* _TASK STATEMENT_
The records below are to be transcribed exactly from their first line to the line that has "Näiden nimien, logojen", inclusive, with every picture omitted.

* _RECORDS TO PROCESS_
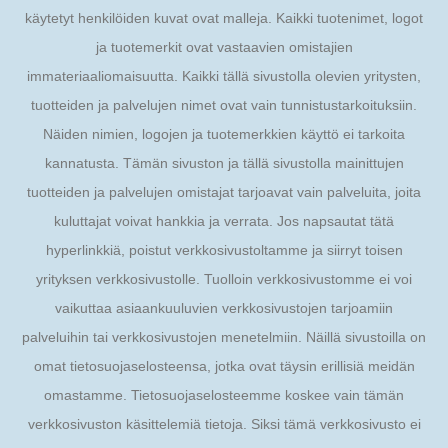
käytetyt henkilöiden kuvat ovat malleja. Kaikki tuotenimet, logot
ja tuotemerkit ovat vastaavien omistajien
immateriaaliomaisuutta. Kaikki tällä sivustolla olevien yritysten,
tuotteiden ja palvelujen nimet ovat vain tunnistustarkoituksiin.
Näiden nimien, logojen ja tuotemerkkien käyttö ei tarkoita
kannatusta. Tämän sivuston ja tällä sivustolla mainittujen
tuotteiden ja palvelujen omistajat tarjoavat vain palveluita, joita
kuluttajat voivat hankkia ja verrata. Jos napsautat tätä
hyperlinkkiä, poistut verkkosivustoltamme ja siirryt toisen
yrityksen verkkosivustolle. Tuolloin verkkosivustomme ei voi
vaikuttaa asiaankuuluvien verkkosivustojen tarjoamiin
palveluihin tai verkkosivustojen menetelmiin. Näillä sivustoilla on
omat tietosuojaselosteensa, jotka ovat täysin erillisiä meidän
omastamme. Tietosuojaselosteemme koskee vain tämän
verkkosivuston käsittelemiä tietoja. Siksi tämä verkkosivusto ei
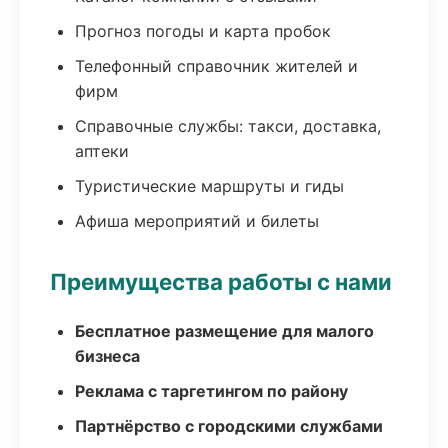
Прогноз погоды и карта пробок
Телефонный справочник жителей и
фирм
Справочные службы: такси, доставка,
аптеки
Туристические маршруты и гиды
Афиша мероприятий и билеты
Преимущества работы с нами
Бесплатное размещение для малого
бизнеса
Реклама с таргетингом по району
Партнёрство с городскими службами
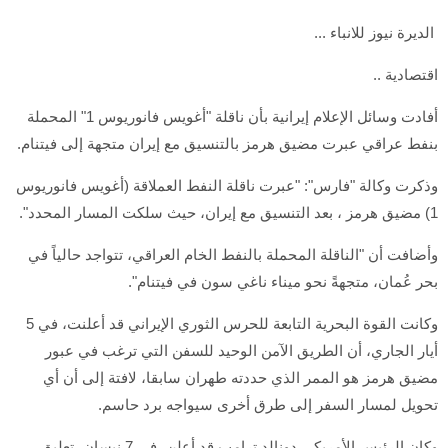
الديرة نيوز للانباء ...
اقتصادية ..
أفادت وسائل الإعلام إيرانية بأن ناقلة "أغويس فانوريوس 1" المحملة
بنفط عراقي عبرت مضيق هرمز بالتنسيق مع إيران متجهة إلى فيتنام.
وذكرت وكالة "فارس": "عبرت ناقلة النفط العملاقة (أغويس فانوريوس
1) مضيق هرمز ، بعد التنسيق مع إيران، حيث سلكت المسار المحدد".
وأضافت أن "الناقلة المحملة بالنفط الخام العراقي، تتواجد حالياً في
بحر عُمان، متجهةً نحو ميناء ناغي سون في فيتنام".
وكانت القوة البحرية التابعة للحرس الثوري الإيراني قد أعلنت، في 5
أيار الجاري، أن الطريق الآمن الوحيد للسفن التي ترغب في عبور
مضيق هرمز هو الممر الذي حددته طهران سابقا، لافتة إلى أن أي
تحويل لمسار السفر إلى طرق أخرى سيواجه برد حاسم.
وكان الرئيس الأمريكي دونالد ترامب قد أعلن، في 7 نيسان، تعليق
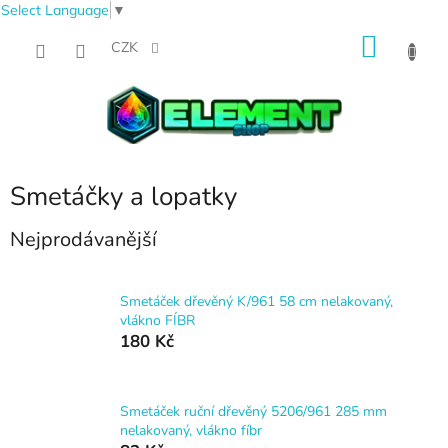
Select Language
▼
Přejít
NÁKU
na
CZK
obsah
KOŠÍK
Smetáčky a lopatky
Nejprodávanější
Smetáček dřevěný K/961 58 cm nelakovaný,
vlákno FÍBR
180 Kč
Smetáček ruční dřevěný 5206/961 285 mm
nelakovaný, vlákno fíbr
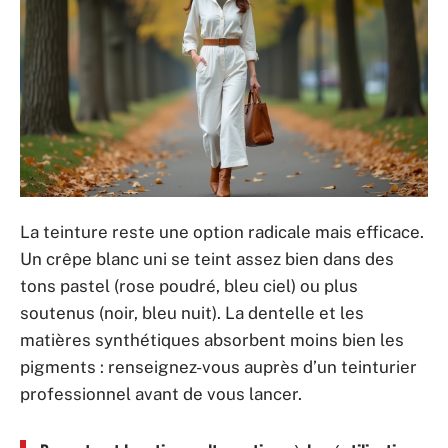
La teinture reste une option radicale mais efficace.
Un crêpe blanc uni se teint assez bien dans des
tons pastel (rose poudré, bleu ciel) ou plus
soutenus (noir, bleu nuit). La dentelle et les
matières synthétiques absorbent moins bien les
pigments : renseignez-vous auprès d’un teinturier
professionnel avant de vous lancer.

* _SOLUTION FOR THIS PROBLEM_
käytetyt henkilöiden kuvat ovat malleja. Kaikki tuotenimet, logot
ja tuotemerkit ovat vastaavien omistajien
immateriaaliomaisuutta. Kaikki tällä sivustolla olevien yritysten,
tuotteiden ja palvelujen nimet ovat vain tunnistustarkoituksiin.
Näiden nimien, logojen ja tuotemerkkien käyttö ei tarkoita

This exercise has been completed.